Application of Electronic Nose with Multivariate Analysis and Sensor Selection for Botanical Origin Identification and Quality Determination of Honey

Characterization of the botanical origin and quality of honeys is of great importance and interest in agriculture. In this study, an electronic nose (e-nose) was applied for identifying the botanical origin of honey as well as determining their main quality components such as glucose, fructose, hydroxymethylfurfural (HMF), amylase activity (AA), and acidity. Principal component analysis (PCA) and discriminant factor analysis (DFA) were employed to generate scatter plots of honey samples from 14 botanical origins. Origin discrimination models with 100 % overall accuracy were established by least squares support vector machines (LS-SVM). LS-SVM outperformed the linear regression method of partial least squares regression (PLSR) for quality prediction, showing that the non-linear correlations between e-nose responses were important for the analysis of honey.

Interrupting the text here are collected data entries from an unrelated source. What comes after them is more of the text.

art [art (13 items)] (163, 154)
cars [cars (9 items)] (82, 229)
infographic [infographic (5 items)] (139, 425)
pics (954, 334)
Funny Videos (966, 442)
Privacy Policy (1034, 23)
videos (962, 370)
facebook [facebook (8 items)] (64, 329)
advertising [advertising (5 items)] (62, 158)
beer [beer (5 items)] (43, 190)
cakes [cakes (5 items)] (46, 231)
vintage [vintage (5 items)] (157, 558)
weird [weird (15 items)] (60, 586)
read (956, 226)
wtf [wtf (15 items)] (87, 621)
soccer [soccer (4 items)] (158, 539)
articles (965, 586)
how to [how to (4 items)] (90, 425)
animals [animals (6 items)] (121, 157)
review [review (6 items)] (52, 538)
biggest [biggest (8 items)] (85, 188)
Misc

Moreover, three sensor selection algorithms, namely, uninformation variable elimination (UVE), successive projections algorithm (SPA), and competitive adaptive reweighted sampling (CARS) were applied for the first time to analyze e-nose fingerprints of honey. After the calculation of the above three algorithms and the comparison of their results, from a total of 18 sensors, the important ones were selected for glucose (three), fructose (five), HMF (three), AA (five), and acidity (four) prediction, respectively. The results of sensor selection show the advantages of reducing redundancy of e-nose data, optimizing the sensor array of an e-nose, and improving the performance of models in terms of robustness. The overall results show that the laborious, time-consuming, and destructive analytical methods like high-performance liquid chromatography (HPLC), acid-base titration, and spectrophotometry could be replaced by e-nose to provide a rapid and non-invasive determination of the botanical origin and quality of honey.